Um blog partilhado por Felisbela Fonseca e Nuno Catarino.

27 janeiro 2004

i-v

i
Entremeai-vos. Ajuntai-vos em lascívia. Eficazmente desordenados mas com sentido, impróprio afinal, mas sentido. Deslocai-vos, pacientes passeantes. Descolorados nessa branquidão toda impassivamente igual. Untai-vos de felicidade até ao rebentamento e por fim voltai. Mas nada me conteis.

ii
Ah, essa inusitada palavra com que me atacas. Não poderias simplesmente guardá-la para logo? Inóspita. Tenho frio e é assim que me aqueces, o calor sim, calorificado quando sinto.
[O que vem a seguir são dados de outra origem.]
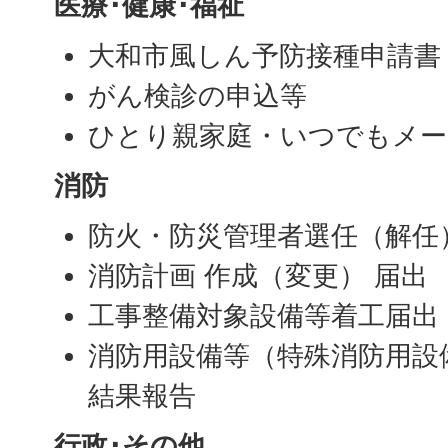
医療･健康･福祉
大和市風しん予防接種申請書
がん検診の申込等
ひとり親家庭・いつでもメー
消防
防火・防災管理者選任（解任
消防計画 作成（変更） 届出
工事整備対象設備等着工届出
消防用設備等（特殊消防用設
結果報告
行政･その他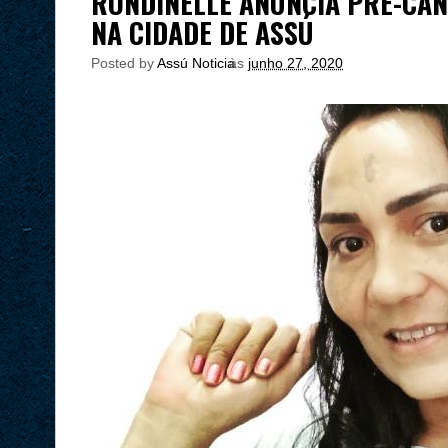
RONDINELLE ANUNCIA PRÉ-CA
NA CIDADE DE ASSÚ
Posted by
Assú Noticia
às
junho 27, 2020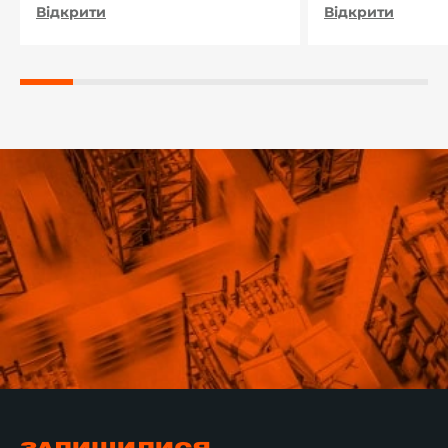
Відкрити
Відкрити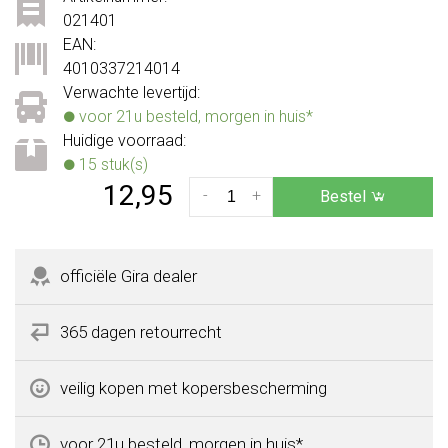
021401
EAN:
4010337214014
Verwachte levertijd:
voor 21u besteld, morgen in huis*
Huidige voorraad:
15 stuk(s)
12,95
-
+
Bestel
officiële Gira dealer
365 dagen retourrecht
veilig kopen met kopersbescherming
voor 21u besteld, morgen in huis*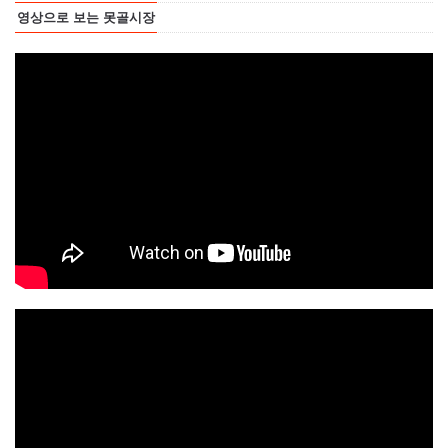
영상으로 보는 못골시장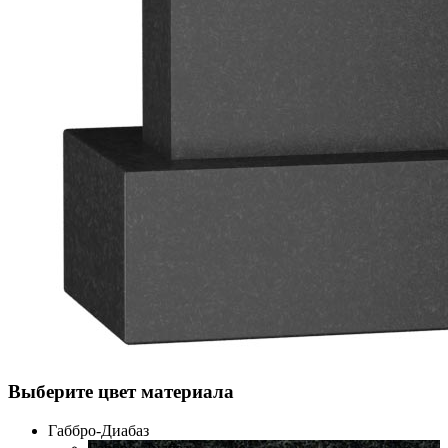
Выберите цвет материала
Габбро-Диабаз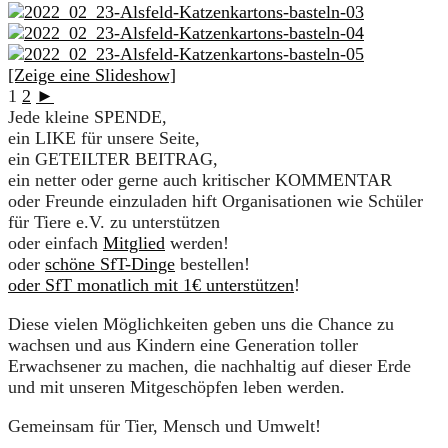
[Zeige eine Slideshow]
1
2
►
Jede kleine SPENDE,
ein LIKE für unsere Seite,
ein GETEILTER BEITRAG,
ein netter oder gerne auch kritischer KOMMENTAR
oder Freunde einzuladen hift Organisationen wie Schüler
für Tiere e.V. zu unterstützen
oder einfach
Mitglied
werden!
oder
schöne SfT-Dinge
bestellen!
oder SfT monatlich mit 1€ unterstützen
!
Diese vielen Möglichkeiten geben uns die Chance zu
wachsen und aus Kindern eine Generation toller
Erwachsener zu machen, die nachhaltig auf dieser Erde
und mit unseren Mitgeschöpfen leben werden.
Gemeinsam für Tier, Mensch und Umwelt!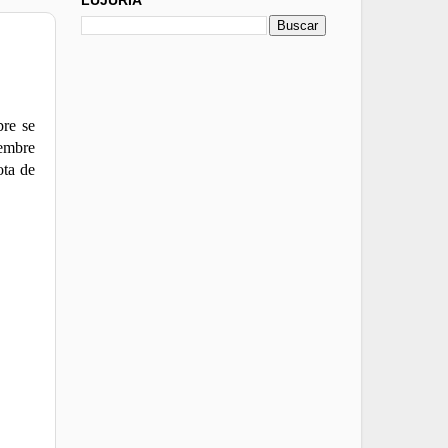
bre se
iembre
ota de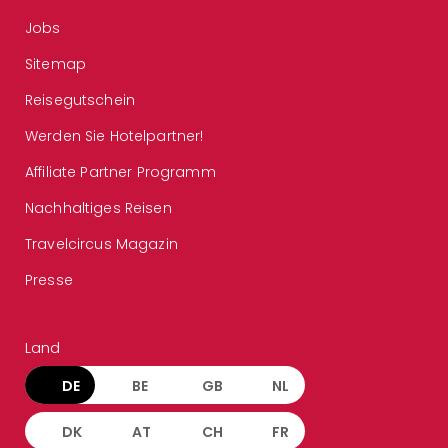
Jobs
Sitemap
Reisegutschein
Werden Sie Hotelpartner!
Affiliate Partner Programm
Nachhaltiges Reisen
Travelcircus Magazin
Presse
Land
DE
BE
GB
NL
DK
AT
CH
FR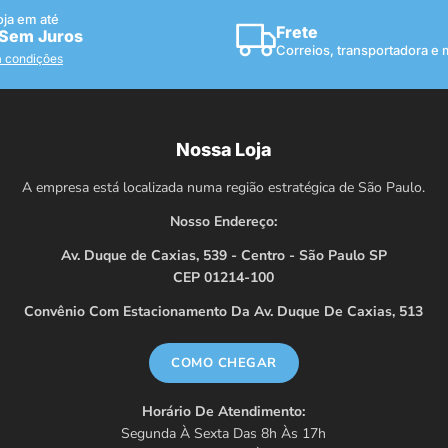
oja em até
Frete
 Sem Juros
Correios, transportadora e
a condições
Nossa Loja
A empresa está localizada numa região estratégica de São Paulo.
Nosso Endereço:
Av. Duque de Caxias, 539 - Centro - São Paulo SP
CEP 01214-100
Convênio Com Estacionamento Da Av. Duque De Caxias, 513
COMO CHEGAR
Horário De Atendimento:
Segunda À Sexta Das 8h Às 17h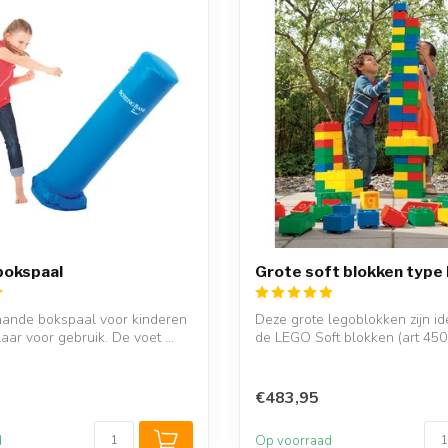
bokspaal
Grote soft blokken type
taande bokspaal voor kinderen
Deze grote legoblokken zijn id
laar voor gebruik. De voet ...
de LEGO Soft blokken (art 4500
€483,95
d
Op voorraad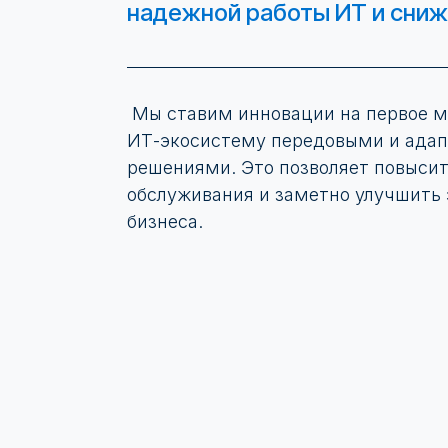
надежной работы ИТ и сниж
Мы ставим инновации на первое м
ИТ-экосистему передовыми и ада
решениями. Это позволяет повысит
обслуживания и заметно улучшить 
бизнеса.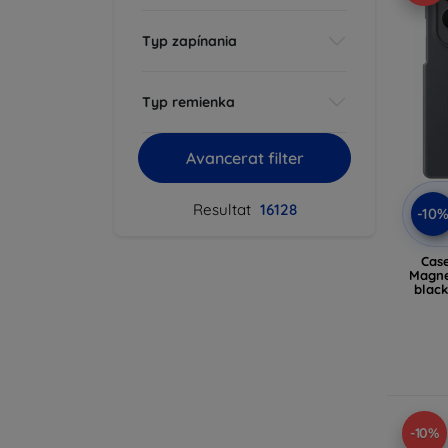
Typ zapínania
Typ remienka
Avancerat filter
Resultat
16128
-10
Cas
Magnet 
blac
-10%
Se soubesses da real impossibilidade da inverdade do tempo. Já não acredito na verdade quando és tu quem ma diz. As horas passam mas continuas e então já estou farto desta fraca memória. Despacha-te, antes que a sopa arrefeça.

iii
Jamais havia enunciado tal proposição. No entanto fomos logo por todos apontados - tolos!, como se a verdade fosse nada. E recordo que havia algo mais, sem conseguir, neste tempo todo que passou, focar esse tal. Ignobilmente desfocados, deslocados nessa temporalidade em que à força emergimos. E dos dias que assistimos ao seu passar já mais não os soubemos digerir. Inversos a essa tecnológica aparência continuamos os mesmos. Apenas essa lágrima não conseguiu voltar ao sítio de onde partiu.

iv
Vislumbro agora de relance esse maravilhoso mundo de constantes sim's a que nos reportávamos amiúde. Refúgio de preocupações outras, de facto menores mas quanto mais sentidas... Enfaticamente o mundo era distorcido a nosso favor, sem grande dificuldade. Felicidades tantas, mas então não o sabíamos, claro. Ou então não, já o sabias, e tinhas razão no teu choro conformado que eu não resistia a contrariar. Previsões e antecipações goradas sobrou-nos isto.

v
Inabilmente afundo-me na profundidade clara desses olhos, que se dizem castanhos, mas reflectem antes uma crueldade atroz. Prendem-me e ali me deixam, imóvel. Enredado nessa graciosa luminosidade a ideia de fuga é inútil. E então não resisto mesmo. Resistirá alguém? Benzo-me por ter sido o escolhido no feliz sacrifício que se adivinha. Ajoelho-me uma última vez e agradeço-te ao Amor.